Lo svizzero, da qualche mese a questa parte, è diventato il bersaglio preferito di tifosi e addetti ai lavori. L’ingegnere, prossimo ai cinquant’anni, sta di fatto ottenendo risultati peggiori rispetto al suo predecessore, Arrivabene. Questa situazione ha inevitabilmente agitato la piazza, vogliosa, a tutti i costi, di trovare un colpevole di un’annata fin qui fallimentare, paragonando Mattia con Maurizio.

Su questo argomento è intervenuto recentemente Vettel, definendo ingiusto proprio quel paragone:

Confrontare i due [Binotto-Arrivabene] non credo sai la cosa corretta. Al momento la situazione non è affatto facile per noi, inoltre c’è da dire che ogni stagione è diversa dall’altra. Nella prima parte del campionato non abbiamo ottenuto quello che volevamo”, spiega Sebastian.

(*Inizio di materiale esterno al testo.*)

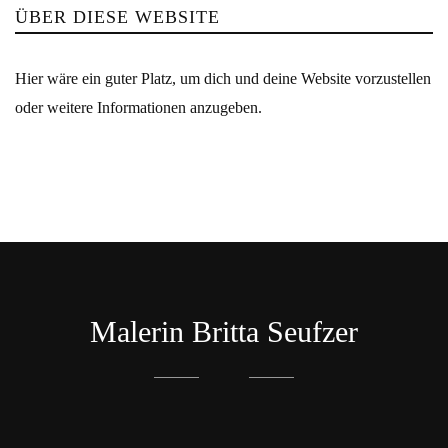
ÜBER DIESE WEBSITE
Hier wäre ein guter Platz, um dich und deine Website vorzustellen
oder weitere Informationen anzugeben.
Malerin Britta Seufzer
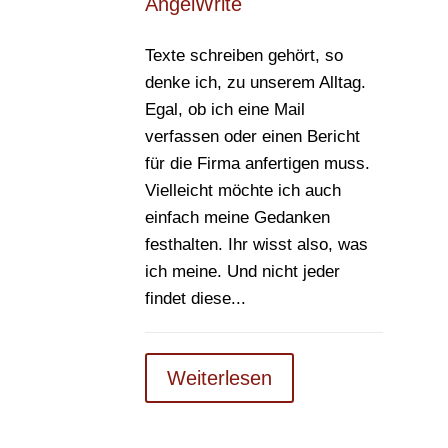
AngelWrite
Texte schreiben gehört, so
denke ich, zu unserem Alltag.
Egal, ob ich eine Mail
verfassen oder einen Bericht
für die Firma anfertigen muss.
Vielleicht möchte ich auch
einfach meine Gedanken
festhalten. Ihr wisst also, was
ich meine. Und nicht jeder
findet diese...
Weiterlesen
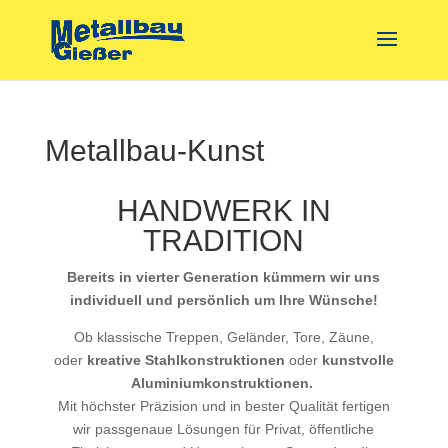
Metallbau-Kunst
HANDWERK IN
TRADITION
Bereits in vierter Generation kümmern wir uns
individuell
und persönlich um Ihre Wünsche!
Ob klassische Treppen, Geländer, Tore, Zäune,
oder
kreative Stahlkonstruktionen
oder
kunstvolle
Aluminiumkonstruktionen.
Mit höchster Präzision und in bester Qualität fertigen
wir passgenaue Lösungen für Privat, öffentliche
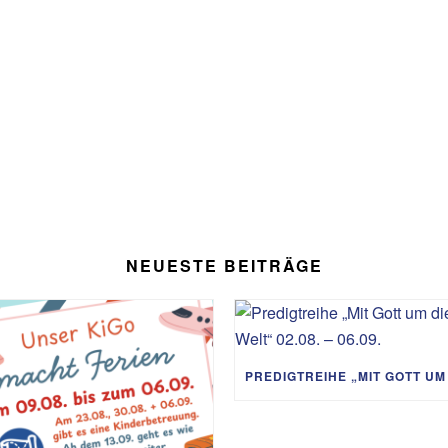
NEUESTE BEITRÄGE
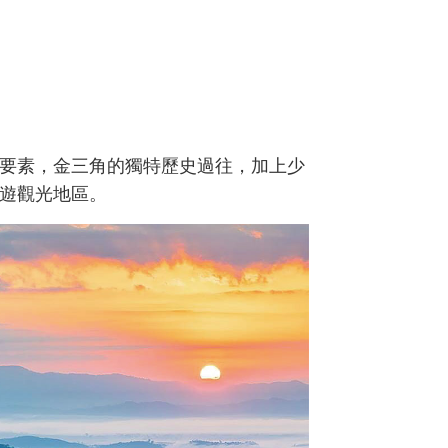
要素，金三角的獨特歷史過往，加上少
遊觀光地區。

Sebastian Vettel (Ferrari) – Hungaroring

Il quattro volte campione del mondo ha inoltre espresso la propria opinione sul lavoro “psicologico” di Mattia, evidenziando l’ottima atmosfera del team:

La squadra è molto simile rispetto ad un’anno fa, ma il suo ruolo [ndr. Binotto] è cambiato. Tutti noi siamo rimasti calmi e concentrati e questo ovviamente è molto positivo. Senza dubbio dobbiamo fare ancora un salto di qualità e migliorare come squadra, diventando poco a poco più forti e coesi. Durante i prossimi mesi capiremo se il lavoro svolto ci porterà verso la giusta direzione. Mattia sta unendo l’ambiente ricordandoci dove dobbiamo arrivare. Sta facendo molto bene”.

Parole al miele, quelle del campione di Heppenheim, che non riconosce in Binotto le cause dei mancati successi stagionali. Fatto sta che se il team di Maranello non si da’ prontamente una scossa, raddrizzando una stagione partita in malo modo, le critiche a fine anno cadranno copiose.